::: Data provided :::

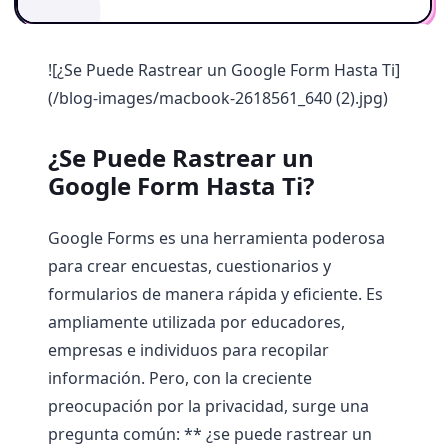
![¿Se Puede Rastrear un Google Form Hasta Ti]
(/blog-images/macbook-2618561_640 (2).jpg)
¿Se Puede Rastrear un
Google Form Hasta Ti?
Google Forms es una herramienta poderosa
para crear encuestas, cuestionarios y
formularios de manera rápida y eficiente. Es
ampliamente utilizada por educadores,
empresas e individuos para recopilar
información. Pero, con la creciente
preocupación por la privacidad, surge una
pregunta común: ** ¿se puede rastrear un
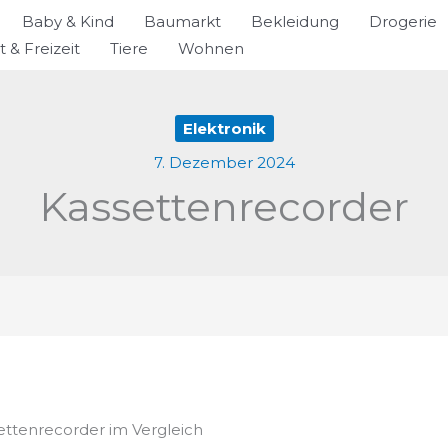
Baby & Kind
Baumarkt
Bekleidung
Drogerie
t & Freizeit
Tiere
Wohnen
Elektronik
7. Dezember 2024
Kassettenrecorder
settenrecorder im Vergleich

:::

Your objective:
Restate each record from above word for word, excluding any picture it holds.

Response box:
![¿Se Puede Rastrear un Google Form Hasta Ti]
(/blog-images/macbook-2618561_640 (2).jpg)
¿Se Puede Rastrear un
Google Form Hasta Ti?
Google Forms es una herramienta poderosa
para crear encuestas, cuestionarios y
formularios de manera rápida y eficiente. Es
ampliamente utilizada por educadores,
empresas e individuos para recopilar
información. Pero, con la creciente
preocupación por la privacidad, surge una
pregunta común: ** ¿se puede rastrear un
Baby & Kind
Baumarkt
Bekleidung
Drogerie
t & Freizeit
Tiere
Wohnen
Elektronik
7. Dezember 2024
Kassettenrecorder
settenrecorder im Vergleich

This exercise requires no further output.